"ventana abierta"
De la mano de María
Héctor L. Márquez (Conferencista católico)
REFLEXIÓN PARA EL JUEVES DE LA TRIGÉSIMA PRIMERA SEMANA DEL T.O. (1)
“Os digo que así también habrá más alegría en el cielo por un solo pecador que se convierta que por noventa y nueve justos que no necesitan convertirse”.
La liturgia de hoy (Lc 15,1-10) nos presenta
como lectura evangélica las primeras dos de las llamadas parábolas de la
misericordia que ocupan el capítulo 15 de Lucas, la “oveja perdida” y la
“dracma perdida”. La introducción de la lectura (versículos uno al tres) nos
apunta a quiénes van dirigidas estas parábolas: a nosotros los pecadores.
El pasaje comienza con la crítica de los
escribas y fariseos contra Jesús, a quien acusaban de acoger y compartir la
mesa con los publicanos y pecadores (tema recurrente en los relatos
evangélicos). Para entender el alcance de esta actitud de los fariseos, tenemos
que comprender lo que significaba compartir la mesa para la mentalidad judía de
la época. Uno solo se sentaba a compartir la mesa con alguien afín, alguien que
gozara de la misma dignidad, alguien que fuera nuestro igual. Y los pecadores,
especialmente los pecadores públicos como los publicanos, eran tenidos por
indignos, despreciables, “excluidos” de la compañía de los “justos” obedientes
de la Ley. Por eso la actitud de Jesús les resultaba escandalosa.
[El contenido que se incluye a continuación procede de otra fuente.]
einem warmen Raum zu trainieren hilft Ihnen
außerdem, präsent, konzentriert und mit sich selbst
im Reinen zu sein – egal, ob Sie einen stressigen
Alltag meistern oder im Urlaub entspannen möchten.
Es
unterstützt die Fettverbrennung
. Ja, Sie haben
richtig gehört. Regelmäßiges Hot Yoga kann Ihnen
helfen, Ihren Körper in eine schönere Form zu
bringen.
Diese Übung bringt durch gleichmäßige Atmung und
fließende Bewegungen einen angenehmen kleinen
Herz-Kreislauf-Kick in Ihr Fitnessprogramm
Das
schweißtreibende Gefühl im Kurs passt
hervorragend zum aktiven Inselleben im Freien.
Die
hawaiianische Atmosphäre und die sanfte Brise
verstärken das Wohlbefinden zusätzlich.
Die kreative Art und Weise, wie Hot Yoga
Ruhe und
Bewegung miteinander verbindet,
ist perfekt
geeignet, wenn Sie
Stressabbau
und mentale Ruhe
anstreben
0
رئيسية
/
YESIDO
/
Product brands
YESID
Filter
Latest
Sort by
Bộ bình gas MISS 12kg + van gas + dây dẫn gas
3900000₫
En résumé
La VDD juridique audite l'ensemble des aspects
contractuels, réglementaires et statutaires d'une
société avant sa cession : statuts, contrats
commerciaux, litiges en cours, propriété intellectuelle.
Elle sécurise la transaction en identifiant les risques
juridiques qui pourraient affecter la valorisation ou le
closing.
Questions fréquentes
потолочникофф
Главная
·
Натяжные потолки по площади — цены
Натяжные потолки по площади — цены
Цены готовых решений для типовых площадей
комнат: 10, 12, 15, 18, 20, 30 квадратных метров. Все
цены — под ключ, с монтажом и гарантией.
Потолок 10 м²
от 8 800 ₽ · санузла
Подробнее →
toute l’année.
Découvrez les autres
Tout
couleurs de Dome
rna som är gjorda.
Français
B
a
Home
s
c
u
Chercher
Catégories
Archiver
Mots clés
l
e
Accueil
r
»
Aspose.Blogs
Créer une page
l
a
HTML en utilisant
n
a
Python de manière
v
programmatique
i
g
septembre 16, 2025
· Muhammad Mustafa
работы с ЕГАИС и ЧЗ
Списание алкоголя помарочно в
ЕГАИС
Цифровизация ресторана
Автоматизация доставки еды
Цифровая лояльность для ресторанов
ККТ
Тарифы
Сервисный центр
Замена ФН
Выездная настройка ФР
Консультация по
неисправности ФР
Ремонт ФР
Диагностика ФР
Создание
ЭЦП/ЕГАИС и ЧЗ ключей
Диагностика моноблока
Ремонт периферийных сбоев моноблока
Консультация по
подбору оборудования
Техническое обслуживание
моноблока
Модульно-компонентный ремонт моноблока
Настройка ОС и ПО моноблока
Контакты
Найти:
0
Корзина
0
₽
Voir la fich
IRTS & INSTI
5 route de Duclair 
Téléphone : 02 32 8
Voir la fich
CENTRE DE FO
La primera de las parábolas nos narra la
historia del hombre que tiene cien ovejas, se le pierde una, y deja las noventa
y nueve en el campo para ir tras la descarriada. Y cuando finalmente la
encuentra, se la carga sobre los hombros, se presenta lleno de la alegría a sus
amigos, y les dice: “¡Felicitadme!, he encontrado la oveja que se me había
perdido”. El mismo Jesús explica el sentido de la parábola: “Os digo que así
también habrá más alegría en el cielo por un solo pecador que se convierta que
por noventa y nueve justos que no necesitan convertirse”.
El mensaje de Jesús es claro. Él vino para
redimir a los pecadores, Él es la Misericordia Divina encarnada. En un relato
similar de Mateo, Jesús dice a sus detractores (parafraseando a Os 6,6-7):
“Vayan y aprendan qué significa: ‘Yo quiero misericordia y no sacrificios’.
Porque yo no he venido a llamar a los justos, sino a los pecadores” (Mt 9,13).
La palabra misericordia viene del latín, y se
forma de miser (miserable o
desdichado), y cor (corazón).
Esta palabra de refiere a la capacidad de sentir compasión ante la desdicha de
los demás. Si examinamos los textos originales que utilizan el término en las
sagradas escrituras (e.g. el Salmo 50 – Miserere), la palabra hebrea utilizada es rahamîn, que se deriva de rehem, que quiere decir útero, lo que denota el amor
de la madre. Ese amor que todo lo perdona no importa la magnitud de la ofensa.
¿Qué madre no está siempre dispuesta a perdonar al hijo de sus entrañas?
San Juan Pablo II, en su carta encíclica Dives in
misericordia lo resumía
así: “Sobre ese trasfondo psicológico, rahamîn engendra una escala de sentimientos,
entre los que están la bondad y la ternura, la paciencia y la comprensión, es
decir, la disposición a perdonar”.
Por eso la alegría desbordante de Dios cuando
un pecador se arrepiente, y mientras más grande el pecado, mayor será la
alegría. Y Él, como Madre amorosa no se cansa de esperar… Anda, ¡reconcíliate!,
verás qué rico se siente ese abrazo.